Publisher: University of Illinois Press, 2021

Length: 272 pages

This fascinating and timely work will have you think twice about the clothes you put on every day. Einav Rabinovitch-Fox asks readers to take another look at twentieth-century fashion – this time, with a feminist lens. Throughout the twentieth century, she argues, women used fashion to express their politics and to influence mainstream consciousness. Dressed for Freedom examines the meanings that women gave to their style, and how they mobilized style to challenge gender, class, and race conceptions of femininity. Rabinovitch-Fox looks at both the symbolic power of fashion and the physical design of clothing that shaped women’s movement within space. Moving away from the framework of feminist waves to “highlight the continuities behind women’s sartorial practices to express feminist ideas and identities,” the work maps a continuous thread of feminism throughout the twentieth century (17).  Her sources are rich and varied: periodicals such as the New York Tribune, Washington Post, Ladies Journal, Women’s Daily Wear; public and private writings of feminists like Elizabeth Cady Stanton; and visual/material evidence of illustrations, sewing patterns, and museum collections. The work examines the years 1890-1980, tracing five time periods, each shaped by unique fashion trends.

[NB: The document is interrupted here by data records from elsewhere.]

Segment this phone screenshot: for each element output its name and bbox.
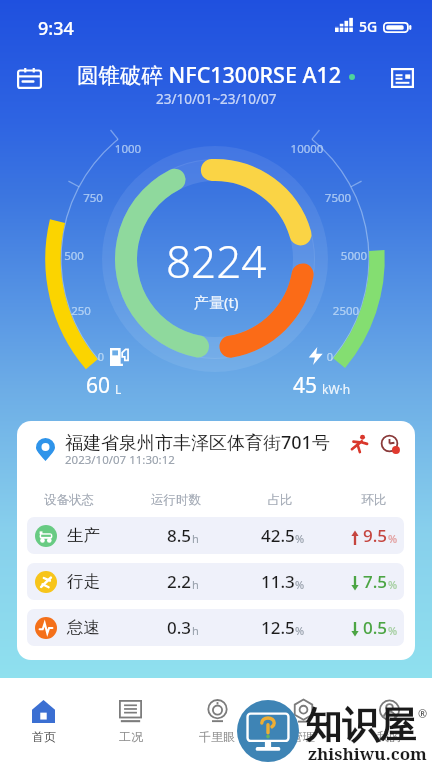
button[interactable]: 我的 bbox=[346, 678, 432, 768]
staticText: h bbox=[192, 623, 199, 638]
staticText: 占比 bbox=[240, 492, 320, 508]
button[interactable]: History bbox=[375, 429, 403, 457]
staticText: 10000 bbox=[277, 141, 337, 157]
staticText: % bbox=[388, 623, 398, 638]
staticText: zhishiwu.com bbox=[308, 742, 427, 765]
button[interactable]: 工况 bbox=[87, 678, 174, 768]
staticText: 0.5 bbox=[363, 616, 388, 639]
staticText: % bbox=[388, 531, 398, 546]
staticText: 知识屋 bbox=[305, 702, 416, 749]
staticText: 7.5 bbox=[363, 570, 388, 593]
staticText: ® bbox=[418, 706, 428, 721]
staticText: 工况 bbox=[119, 729, 143, 744]
staticText: 750 bbox=[63, 190, 123, 206]
staticText: h bbox=[192, 577, 199, 592]
button[interactable]: 行走 bbox=[27, 563, 404, 600]
staticText: 8224 bbox=[166, 231, 267, 291]
staticText: 圆锥破碎 NFC1300RSE A12 bbox=[77, 60, 342, 89]
button[interactable]: 管理 bbox=[260, 678, 346, 768]
button[interactable]: Date range bbox=[8, 57, 50, 99]
button[interactable]: 千里眼 bbox=[174, 678, 260, 768]
staticText: kW·h bbox=[322, 381, 351, 397]
staticText: 11.3 bbox=[261, 570, 295, 593]
staticText: 管理 bbox=[291, 729, 315, 744]
button[interactable]: Track bbox=[345, 429, 373, 457]
staticText: 0 bbox=[300, 349, 360, 364]
staticText: 5000 bbox=[324, 248, 384, 264]
staticText: 7500 bbox=[308, 190, 368, 206]
staticText: 42.5 bbox=[261, 524, 295, 547]
staticText: 2500 bbox=[316, 303, 376, 319]
staticText: 0.3 bbox=[167, 616, 192, 639]
button[interactable]: 首页 bbox=[0, 678, 87, 768]
staticText: h bbox=[192, 531, 199, 546]
staticText: 生产 bbox=[67, 525, 100, 546]
staticText: 2.2 bbox=[167, 570, 192, 593]
staticText: 福建省泉州市丰泽区体育街701号 bbox=[65, 430, 330, 455]
staticText: 0 bbox=[71, 349, 131, 364]
staticText: L bbox=[115, 381, 122, 397]
staticText: 9:34 bbox=[38, 16, 74, 41]
staticText: 首页 bbox=[32, 729, 56, 744]
staticText: 5G bbox=[359, 17, 378, 36]
staticText: 我的 bbox=[377, 729, 401, 744]
staticText: 产量(t) bbox=[194, 292, 239, 312]
button[interactable]: Report bbox=[381, 57, 423, 99]
staticText: 环比 bbox=[334, 492, 414, 508]
staticText: 23/10/01~23/10/07 bbox=[156, 90, 277, 108]
staticText: 250 bbox=[51, 303, 111, 319]
staticText: 9.5 bbox=[363, 524, 388, 547]
staticText: 1000 bbox=[98, 141, 158, 157]
staticText: % bbox=[295, 577, 305, 592]
staticText: 运行时数 bbox=[136, 492, 216, 508]
staticText: % bbox=[388, 577, 398, 592]
staticText: 千里眼 bbox=[199, 729, 235, 744]
staticText: % bbox=[295, 531, 305, 546]
staticText: 2023/10/07 11:30:12 bbox=[65, 452, 175, 468]
staticText: 45 bbox=[293, 371, 318, 400]
staticText: 设备状态 bbox=[29, 492, 109, 508]
staticText: 行走 bbox=[67, 571, 100, 592]
staticText: 12.5 bbox=[261, 616, 295, 639]
staticText: 500 bbox=[44, 248, 104, 264]
staticText: 怠速 bbox=[67, 617, 100, 638]
button[interactable]: 怠速 bbox=[27, 609, 404, 646]
staticText: 8.5 bbox=[167, 524, 192, 547]
staticText: 60 bbox=[86, 371, 111, 400]
staticText: % bbox=[295, 623, 305, 638]
button[interactable]: 生产 bbox=[27, 517, 404, 554]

Rabinovitch-Fox opens the work with a discussion of the Gibson Girl, whose white shirtwaist came to represent the independence, athleticism, and education of the New Woman. The style of shirtwaist and shorter bicycle skirt removed the restrictions of Victorian Era fashion. Although the Gibson Girl was advertised as a white woman, the style was also donned by immigrants and African American women as a method of social inclusion. From the era of the Gibson Girl, Rabinovitch-Fox moves on to Greenwich Village and Suffragist women in the 1910s, arguing that, although their goals overlapped, their fashions differed. Greenwich Village women used Japanese kimono fashion to emphasize their unique style and to blur gender lines. At the same time, Suffragists used fashion to gain public support of their cause by pushing against ideas of the masculine looking feminist. For suffragists, clothing was a united effort that demonstrated a fashionable active lifestyle. 

In the second half of the work, Rabinovitch-Fox adds a fresh and intersectional analysis to well-known styles. She brings the fashion of Black women to the fore and argues that the consumer culture and flapper style of the 1920s was used by women to push feminism further into the public mainstream. Black flappers adopted a short dress style as part of the growing youth culture of inclusion. For working-class Black women, the flapper style challenged not only gender structures, but racial ones. From flappers she shifts to popular styles of the 1930s through the 1950s when “Sportswear” acted as a continuous thread of feminist discourse and dress. By looking at women fashion designers like Claire McCardell, Rabinovitch-Fox demonstrates how sportswear served as a form of mobility and freedom despite the cultural backlash of the 1950s. She closes the work with a discussion of fashion and late-twentieth century feminism. Fashion of the New Left included both mini-skirts and pants; and often worked to push against the “anti-fashionable feminism” trope. However, she notes, there was disagreement between radical feminists (sometimes associated with lesbian feminist) and national organization leaders like Gloria Steinem and Betty Freidan. It is her rich discussion of such disagreements, which, for some readers, will serve as “page turners.”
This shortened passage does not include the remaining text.